Around 18 per cent of the total complaints registered during April-November 2017 with the National Consumer Helpline (NCH), which has been set up by the Department of Consumer Affairs, were related to the e-commerce sector, Minister of State for Commerce and Industry C R Chaudhary has said in Parliament.
“(The) e-commerce sector contributed around 18 per cent of the total complaints/ dockets registered at NCH in the current year 2017-18,” Chaudhary told the Lok Sabha on January 1. The number of complaints against the e-commerce companies have been rising since 2014-15.
During the April-November period of 2017, the number of complaints filed related to e-commerce sector were 54,114. This was higher than the total number of complaints filed during the corresponding period of 2016-17. The total number of e-commerce sector complaints filed during 2016-17 and 2015-16 were 54,872 and 28, 331, respectively. During 2014-15, the number of complaints related to e-commerce sector were only 16,919.

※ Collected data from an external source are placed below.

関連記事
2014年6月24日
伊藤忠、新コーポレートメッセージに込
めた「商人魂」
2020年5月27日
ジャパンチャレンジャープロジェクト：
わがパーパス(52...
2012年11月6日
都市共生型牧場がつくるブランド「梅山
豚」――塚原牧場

The NCH was established in partnership with 225 companies under a convergence programme for speedy redressal of grievances. Around 58 e-commerce companies are also part of the NCH as “convergence partners”. Consumer grievances addressed to the NCH are redressed by forwarding the complaints to concerned departments and the companies and constant monitoring the progress in their redressal.

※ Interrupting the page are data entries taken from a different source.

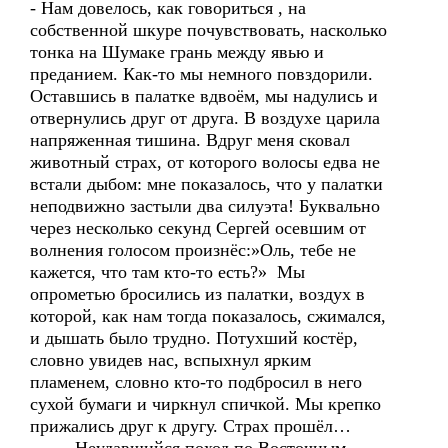
- Нам довелось, как говориться , на
собственной шкуре почувствовать, насколько
тонка на Шумаке грань между явью и
преданием. Как-то мы немного повздорили.
Оставшись в палатке вдвоём, мы надулись и
отвернулись друг от друга. В воздухе царила
напряженная тишина. Вдруг меня сковал
животный страх, от которого волосы едва не
встали дыбом: мне показалось, что у палатки
неподвижно застыли два силуэта! Буквально
через несколько секунд Сергей осевшим от
волнения голосом произнёс:»Оль, тебе не
кажется, что там кто-то есть?» Мы
опрометью бросились из палатки, воздух в
которой, как нам тогда показалось, сжимался,
и дышать было трудно. Потухший костёр,
словно увидев нас, вспыхнул ярким
пламенем, словно кто-то подбросил в него
сухой бумаги и чиркнул спичкой. Мы крепко
прижались друг к другу. Страх прошёл…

“This is the alternate grievance redressal method, and is a completely voluntary initiative taken up by these companies. As part of this ‘convergence’ programme, NCH forwards/gives access to the individual convergence company to address/redress these complaints as per the company’s own internal grievance handling system. The redressal provided is communicated to the customer as well as to NCH by the company… Complaints regarding those companies which have not partnered with NCH are forwarded by NCH to the company for redressal,” Chaudhary added.

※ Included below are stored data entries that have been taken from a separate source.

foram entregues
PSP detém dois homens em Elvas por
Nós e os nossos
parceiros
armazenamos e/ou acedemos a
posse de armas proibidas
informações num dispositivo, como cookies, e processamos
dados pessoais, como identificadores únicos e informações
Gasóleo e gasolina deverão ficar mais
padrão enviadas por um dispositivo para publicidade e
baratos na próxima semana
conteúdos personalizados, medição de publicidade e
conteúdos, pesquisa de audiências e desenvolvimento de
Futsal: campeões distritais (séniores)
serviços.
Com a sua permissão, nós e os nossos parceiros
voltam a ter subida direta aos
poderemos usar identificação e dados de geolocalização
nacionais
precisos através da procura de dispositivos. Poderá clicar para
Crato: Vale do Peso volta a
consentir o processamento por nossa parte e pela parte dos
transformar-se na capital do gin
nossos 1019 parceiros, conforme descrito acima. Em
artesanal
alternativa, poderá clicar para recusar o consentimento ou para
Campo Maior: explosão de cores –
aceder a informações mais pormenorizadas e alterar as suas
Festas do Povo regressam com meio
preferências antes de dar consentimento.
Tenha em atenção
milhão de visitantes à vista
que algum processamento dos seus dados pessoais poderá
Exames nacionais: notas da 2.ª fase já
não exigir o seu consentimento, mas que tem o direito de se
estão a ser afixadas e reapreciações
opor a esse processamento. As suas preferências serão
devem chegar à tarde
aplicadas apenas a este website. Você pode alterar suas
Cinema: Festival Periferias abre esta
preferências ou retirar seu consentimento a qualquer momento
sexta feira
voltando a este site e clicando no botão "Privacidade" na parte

Last week, the government introduced the Consumer Protection Bill, 2018, in Parliament, which will replace the existing 31-year old Consumer Protection Act. The Bill proposes a Central Consumer Protection Authority, which will be an executive agency to provide relief to consumers against unfair trade practices and misleading advertisements. The authority will have the powers to penalise violators for non-compliance of its directions with six months imprisonment or Rs 25 lakh fine, or both.
The Bill also provides for simplification of consumer disputes adjudication process for faster disposal of grievances through filing of complaints by a consumer from his place of residence, e-filing and video conferencing for hearing. The Bill has a provision that allows the Centre to regulate e-commerce and direct selling.